Can anyone recommend good resources for a complete novice at hand
engraving? I’ve spent a few hours playing with some metal, and really
enjoyed it, so I’d like to invest a few more hours, and see if I want
to take it further.

Good books, youtube videos, blogs…etc would all be appreciated.

I’ve been looking for videos on youtube, but so many of them use a
powered engraving tool. No offense to those of you that use one, but
every time I hear that noise on the videos, I switch them off! I’m
trying to understand awide range of medieval skills, so electrical
devices are a no-no.

I know that nothing beats proper teaching, but I’m not in the
position to pay to be tutored - what I have is an abundance of time,
and access to the right tools.

Jamie Hall


Jamie, I was taught basic hand engraving by my Grandfather when I was
an apprentice back in the 1960s, my Grandfather gave me a book in
1964 called " Engraving on Precious Metals" by A. Brittain, S.
Wolpert and P. Morton. I checked on Amazon and it is still in print

This book is a mine of and taught me a lot, although I
always preferred to engrave pictures and designs rather than
letterwork. The attachment shows a couple of my early engraving
efforts from 40+ years ago, engraved on copper.

Peace and good health to all
James miller FIPG


No engraver’s library would be complete without the following

“The Art of Engraving” by James B. Meek (1973) An over-view of the
art, tools and techniques, written for the engraver and collector. A
very comprehensive, beautiful book, but not a whole lot of basic
how-to info (just enough). This is the very first book you should
get, imho.

“The Jewelry Engraver’s Manual” by R. Allen Hardy and John J. Bowman
(original edition 1954, revised 1976)

“Engraving on Precious Metals” by A. Brittain and P. Morton (1958).
Both of these books were originally intended to be textbooks in
British engraving schools, so they primarily concern themselves with
lettering and reflect 1950’s tools, techniques and sensibilities.
Although much of the content is very useful, things have changed.
There is no longer a need to learn how to properly temper a graver,
there was no such thing as a copier for enlarging, reducing and
transferring artwork in the Fifties (it’s SO much easier now) and it
seems that there were no female engravers then, for a couple of
examples. There is also precious little concerning
design beyond basic lettering in either of these books. There may
have been some later revisions to these books, I got my copies of all
three in 1976. At least one of these two books should be on your
"need to have" list.

“Advanced Drawing of Scrolls” by Ron Smith. (2005)

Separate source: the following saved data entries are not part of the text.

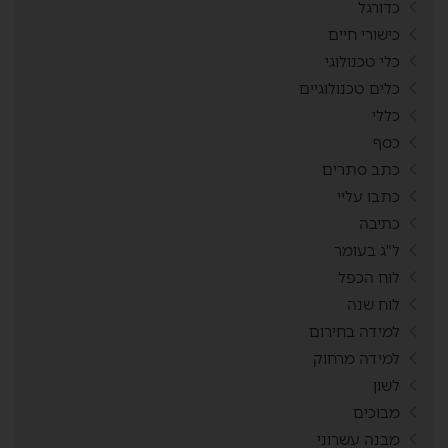
כדורגל
כישורי חיים
כלי טכנולוגי
כלים טכנולוגיים
כללי
כסף
כתב סתרים
כתבו עליי
כתיבה
ל"ג בעומר
לוח הכפל
לוח שנה
למידה בחירום
למידה מרחוק
לשון
מבוכים
מבנה עשרוני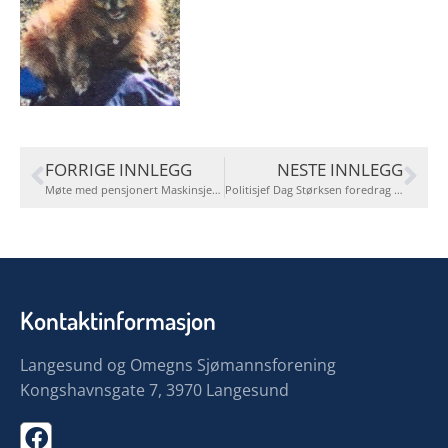
FORRIGE INNLEGG
NESTE INNLEGG
Møte med pensjonert Maskinsjef og Forfatter Frank Thoresen.
Politisjef Dag Størksen foredrag om politireformen på temamøtet onsdag 3.oktober.
Kontaktinformasjon
Langesund og Omegns Sjømannsforening
Kongshavnsgate 7, 3970 Langesund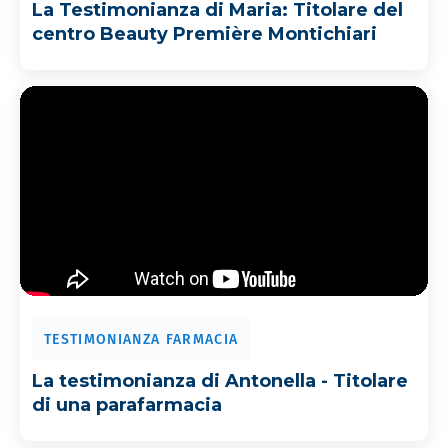
La Testimonianza di Maria: Titolare del
centro Beauty Première Montichiari
TESTIMONIANZA FARMACIA
La testimonianza di Antonella - Titolare
di una parafarmacia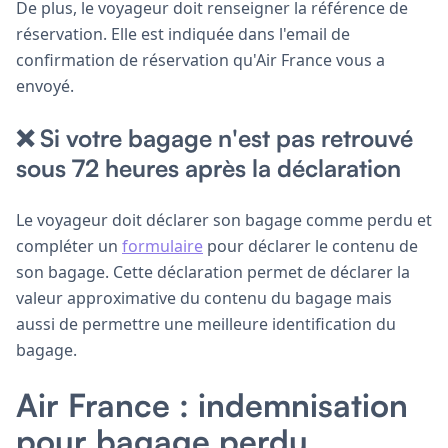
De plus, le voyageur doit renseigner la référence de
réservation. Elle est indiquée dans l'email de
confirmation de réservation qu'Air France vous a
envoyé.
❌ Si votre bagage n'est pas retrouvé
sous 72 heures après la déclaration
Le voyageur doit déclarer son bagage comme perdu et
compléter un
formulaire
pour déclarer le contenu de
son bagage. Cette déclaration permet de déclarer la
valeur approximative du contenu du bagage mais
aussi de permettre une meilleure identification du
bagage.
Air France : indemnisation
pour bagage perdu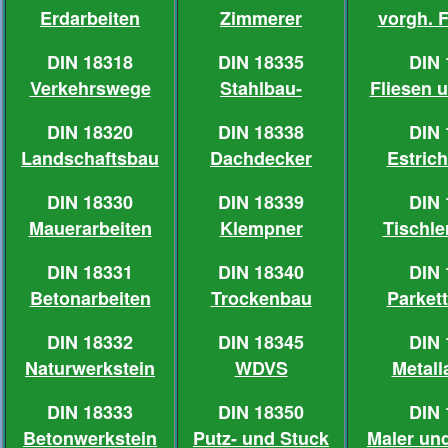
Erdarbeiten
Zimmerer
vorgh. 
DIN 18318
DIN 18335
DIN 
Verkehrswege
Stahlbau-
Fliesen u
DIN 18320
DIN 18338
DIN 
Landschaftsbau
Dachdecker
Estrich
DIN 18330
DIN 18339
DIN 
Mauerarbeiten
Klempner
Tischle
DIN 18331
DIN 18340
DIN 
Betonarbeiten
Trockenbau
Parkett
DIN 18332
DIN 18345
DIN 
Naturwerkstein
WDVS
Metall
DIN 18333
DIN 18350
DIN 
Betonwerkstein
Putz- und Stuck
Maler und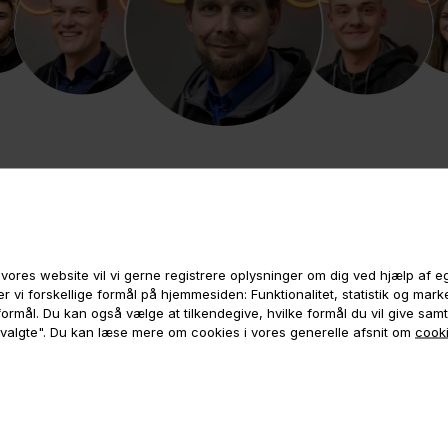
Brug for hjælp
eller ladcykel
vores website vil vi gerne registrere oplysninger om dig ved hjælp af 
vejledning?
r vi forskellige formål på hjemmesiden: Funktionalitet, statistik og mar
e formål. Du kan også vælge at tilkendegive, hvilke formål du vil give sam
 valgte". Du kan læse mere om cookies i vores generelle afsnit om
cooki
Vores ladcykel-rådgivere sidder klar ti
at hjælpe jer.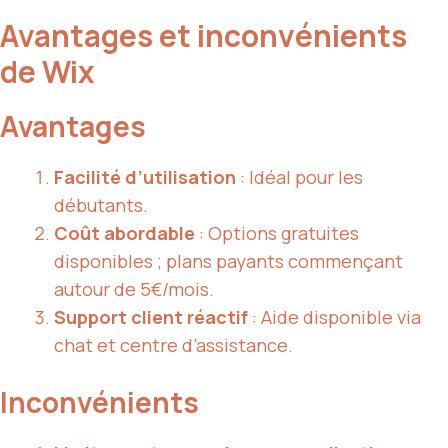
Avantages et inconvénients
de Wix
Avantages
Facilité d’utilisation
: Idéal pour les
débutants.
Coût abordable
: Options gratuites
disponibles ; plans payants commençant
autour de 5€/mois.
Support client réactif
: Aide disponible via
chat et centre d’assistance.
Inconvénients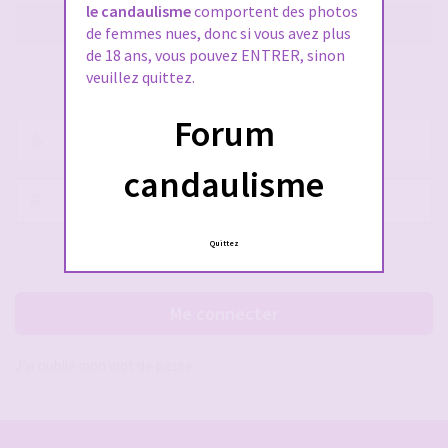
le candaulisme
comportent des photos
M’enregistrer
de femmes nues, donc si vous avez plus
de 18 ans, vous pouvez ENTRER, sinon
veuillez quittez.
SE CONNECTER À VOTRE COMPTE
Forum
Nom
d’utilisateur :
candaulisme
Mot
de
passe :
Quittez
Rester connecté(e)
Cacher la session
Me connecter
J’ai oublié mon mot de passe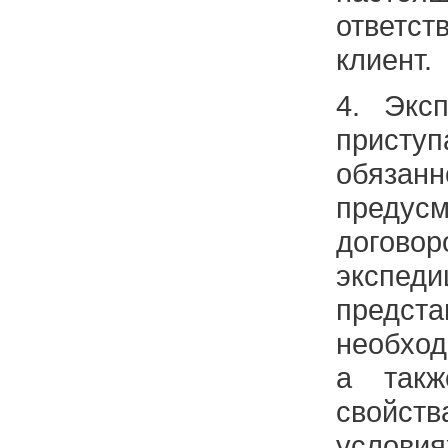
ответс
клиент.
4. Экс
присту
обязанн
предус
догово
эксп
предст
необхо
а так
свойс
условия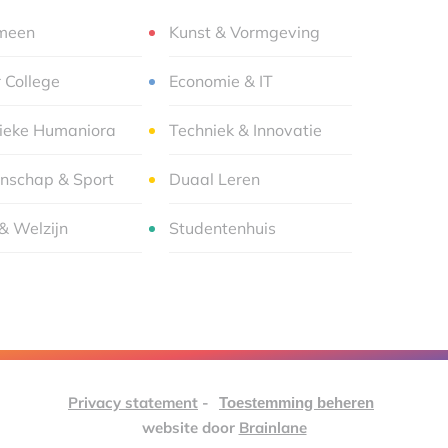
meen
Kunst & Vormgeving
r College
Economie & IT
sieke Humaniora
Techniek & Innovatie
nschap & Sport
Duaal Leren
& Welzijn
Studentenhuis
Privacy statement
-
Toestemming beheren
website door
Brainlane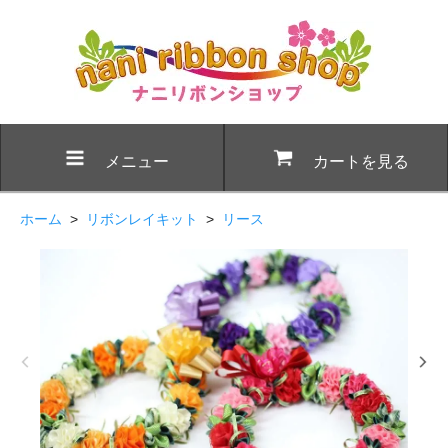
メニュー
カートを見る
ホーム
>
リボンレイキット
>
リース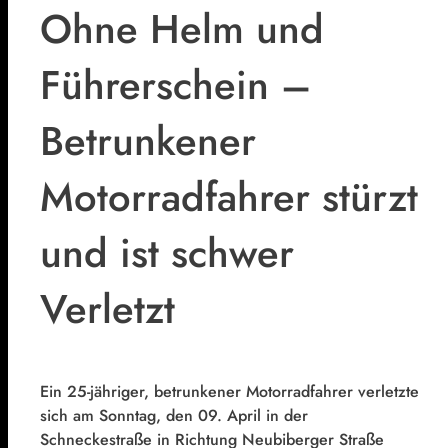
Ohne Helm und
Führerschein –
Betrunkener
Motorradfahrer stürzt
und ist schwer
Verletzt
Ein 25-jähriger, betrunkener Motorradfahrer verletzte
sich am Sonntag, den 09. April in der
Schneckestraße in Richtung Neubiberger Straße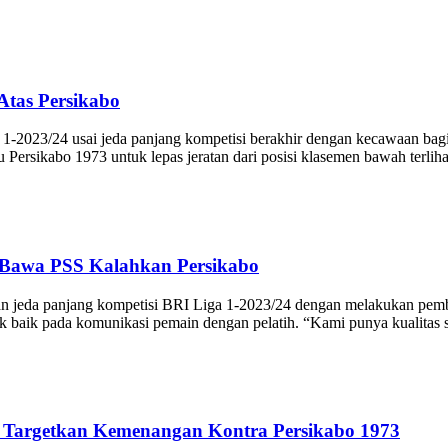
tas Persikabo
023/24 usai jeda panjang kompetisi berakhir dengan kecawaan bagi
Persikabo 1973 untuk lepas jeratan dari posisi klasemen bawah terliha
s Bawa PSS Kalahkan Persikabo
 panjang kompetisi BRI Liga 1-2023/24 dengan melakukan pembenah
k baik pada komunikasi pemain dengan pelatih. “Kami punya kualitas 
p Targetkan Kemenangan Kontra Persikabo 1973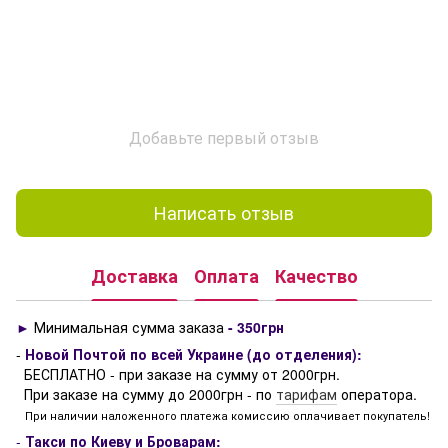
Добавьте первый отзыв
Написать отзыв
Доставка
Оплата
Качество
►
Минимальная сумма заказа
- 350грн
-
Новой Почтой по всей Украине (до отделения):
БЕСПЛАТНО - при заказе на сумму от 2000грн.
При заказе на сумму до 2000грн - по
тарифам
оператора.
При наличии наложенного платежа комиссию оплачивает покупатель!
-
Такси по Киеву и Броварам: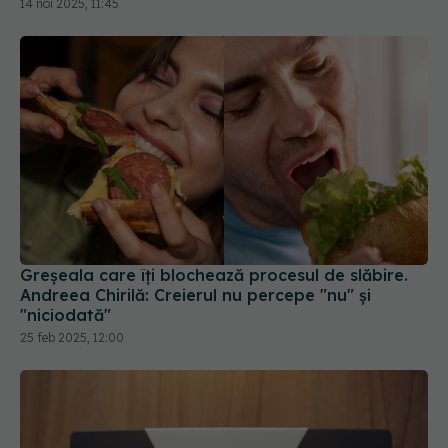
14 noi 2025, 11:45
Greșeala care îți blochează procesul de slăbire.
Andreea Chirilă: Creierul nu percepe "nu" și
"niciodată"
25 feb 2025, 12:00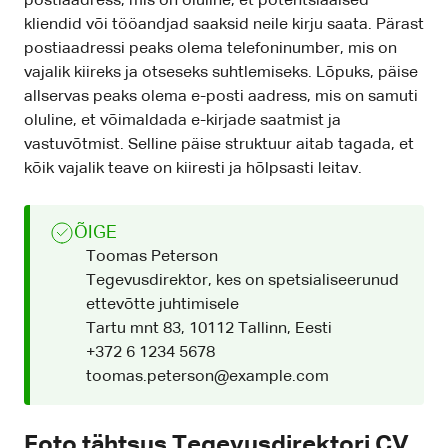
postiaadress, mis on oluline, et potentsiaalsed
kliendid või tööandjad saaksid neile kirju saata. Pärast
postiaadressi peaks olema telefoninumber, mis on
vajalik kiireks ja otseseks suhtlemiseks. Lõpuks, päise
allservas peaks olema e-posti aadress, mis on samuti
oluline, et võimaldada e-kirjade saatmist ja
vastuvõtmist. Selline päise struktuur aitab tagada, et
kõik vajalik teave on kiiresti ja hõlpsasti leitav.
ÕIGE
Toomas Peterson
Tegevusdirektor, kes on spetsialiseerunud
ettevõtte juhtimisele
Tartu mnt 83, 10112 Tallinn, Eesti
+372 6 1234 5678
toomas.peterson@example.com
Foto tähtsus Tegevusdirektori CV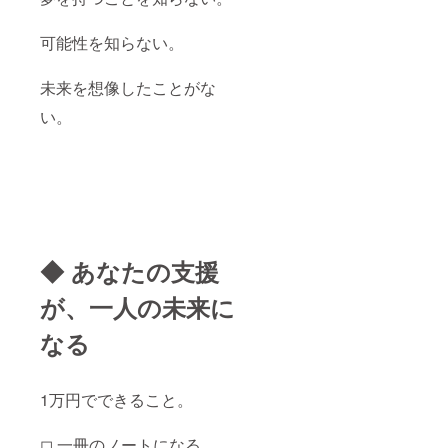
可能性を知らない。
未来を想像したことがな
い。
◆ あなたの支援
が、一人の未来に
なる
1万円でできること。
◻︎ 一冊のノートになる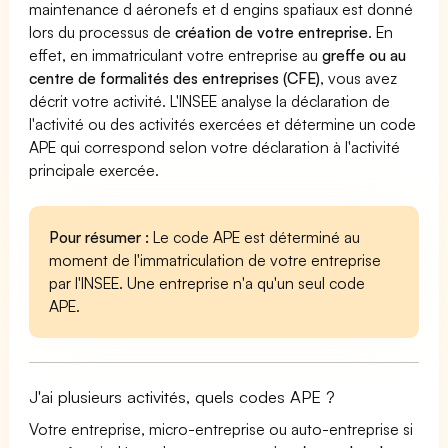
maintenance d aéronefs et d engins spatiaux est donné
lors du processus de
création de votre entreprise
. En
effet, en immatriculant votre entreprise au
greffe ou au
centre de formalités des entreprises (CFE)
, vous avez
décrit votre activité. L'INSEE analyse la déclaration de
l'activité ou des activités exercées et détermine un code
APE qui correspond selon votre déclaration à l'activité
principale exercée.
Pour résumer :
Le code APE est déterminé au
moment de l'immatriculation de votre entreprise
par l'INSEE. Une entreprise n'a qu'un seul code
APE.
J'ai plusieurs activités, quels codes APE ?
Votre entreprise, micro-entreprise ou auto-entreprise si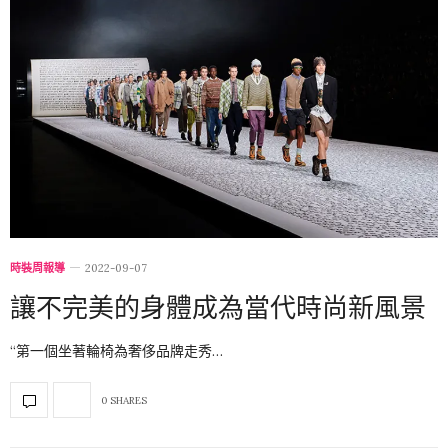
時裝周報導
2022-09-07
讓不完美的身體成為當代時尚新風景
“第一個坐著輪椅為奢侈品牌走秀…
0 SHARES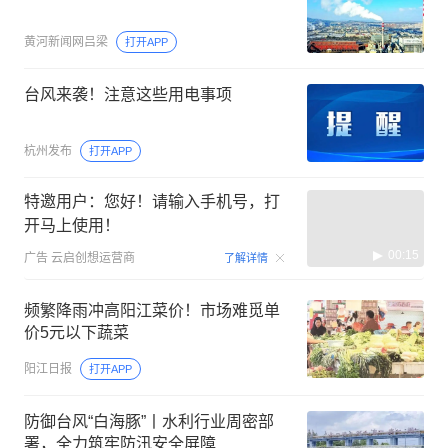
黄河新闻网吕梁
打开APP
台风来袭！注意这些用电事项
杭州发布
打开APP
特邀用户：您好！请输入手机号，打
开马上使用！
00:15
广告
云启创想运营商
了解详情
频繁降雨冲高阳江菜价！市场难觅单
价5元以下蔬菜
阳江日报
打开APP
防御台风“白海豚”丨水利行业周密部
署，全力筑牢防汛安全屏障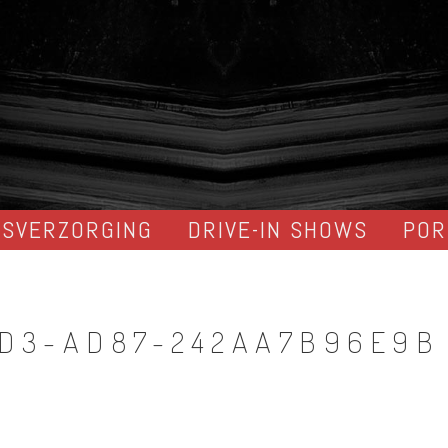
DSVERZORGING
DRIVE-IN SHOWS
POR
6D3-AD87-242AA7B96E9B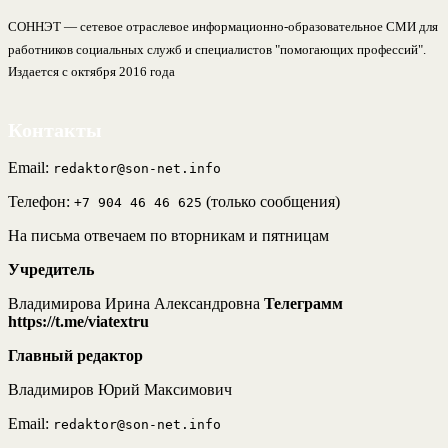
СОННЭТ — сетевое отраслевое информационно-образовательное СМИ для
работников социальных служб и специалистов "помогающих профессий".
Издается с октября 2016 года
Контакты
Email:
redaktor@son-net.info
Телефон:
(только сообщения)
+7 904 46 46 625
На письма отвечаем по вторникам и пятницам
Учредитель
Владимирова Ирина Александровна
Телеграмм
https://t.me/viatextru
Главный редактор
Владимиров Юрий Максимович
Email:
redaktor@son-net.info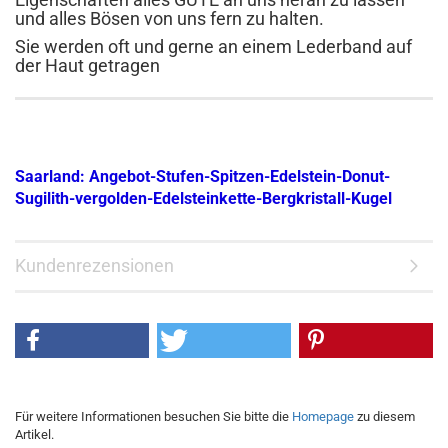
und alles Bösen von uns fern zu halten.
Sie werden oft und gerne an einem Lederband auf
der Haut getragen
Saarland: Angebot-Stufen-Spitzen-Edelstein-Donut-
Sugilith-vergolden-Edelsteinkette-Bergkristall-Kugel
Kundenrezensionen
Für weitere Informationen besuchen Sie bitte die
Homepage
zu diesem
Artikel.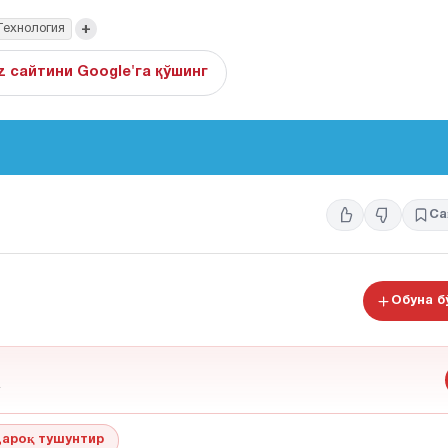
+
Технология
z сайтини Google'га қўшинг
Са
Обуна 
ароқ тушунтир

Arguably, the hardest tool to master in engraving is the pencil.
Regardless of your skill with a graver, if you can’t draw it, you
can’t cut it. With that thought in mind, this book is by far the best
I have ever seen. Ron Smith not only discusses the work and design
theories of historical masters and demonstrates the various engraving
styles by breaking them down into components for study and emulation,
he talks about the art of engraving, the past, present and future of
engraving and what it takes and means to be an engraver. There is
also a gallery of his work, some of which is truly mind blowing. A
genuine work of art, artistically, philosophically and technically.
The only (as far as I know) real textbook on the do’s and don’ts of
engraving design theory.

You won’t find much in the way of how-to concerning graver
preparation or cutting in this book however. This is a study of the
very essence of engraving - lines. Wide, hairline, flanged and
shading and how they can be used effectively to interact with light,
draw and direct the eye and trigger emotion. I would recommend that
this book be your first or second purchase after “The Art of
Engraving”. It’s that good. If you ever hope to move beyond copying
other people’s work or cutting letters or other simple two
dimensional designs, a study of the intricacies of engraving design
will almost certainly be required and learning it concurrently with
learning the basics will put you that much farther ahead. It used to
be that you had to put in many hours with a pencil and paper before
you were allowed to touch a graver. In fact, touching graver to metal
was about the last thing you did when learning to engrave the
old-school way. The old school engravers considered a fundamental
understanding of design concepts to be that important.

It’s a lot more fun and satisfying to engrave your own, well
balanced and planned designs than the designs and drawings of someone
else. It’s easier because you know how it was designed to be cut and
it comes out better because you are already one with the design and
have no need to figure anything out as you go (or re-design on the
fly 'cause you cut over something you shouldn’t have. There are a lot
of crossing and intersecting lines in engraving and it’s easy to get
confused as to which line goes over or under which if you didn’t draw
it. And gravers don’t come with erasers if you incorrectly decide to
gamble and drive on with a prominent loop rather than risk putting a
"stop-start" mark half-way through it - just before the intersection.
Talk about drawing the eye and triggering an emotion).

Two books for lettering styles and design inspiration that I use
quite frequently aRe:

“Art Alphabet & Lettering” (1914) and “Art Monograms & Lettering”
(1908), both by J.M. Bergling. If you are interested in heraldry, the
foundation of the modern engraving trade, “Heraldic Designs and
Engravings” (1913, revised and enlarged 1994) by J.M. Bergling and A.
Tuston Hay is very interesting. Several of those coats of arms will
each give you cutting practice for a week.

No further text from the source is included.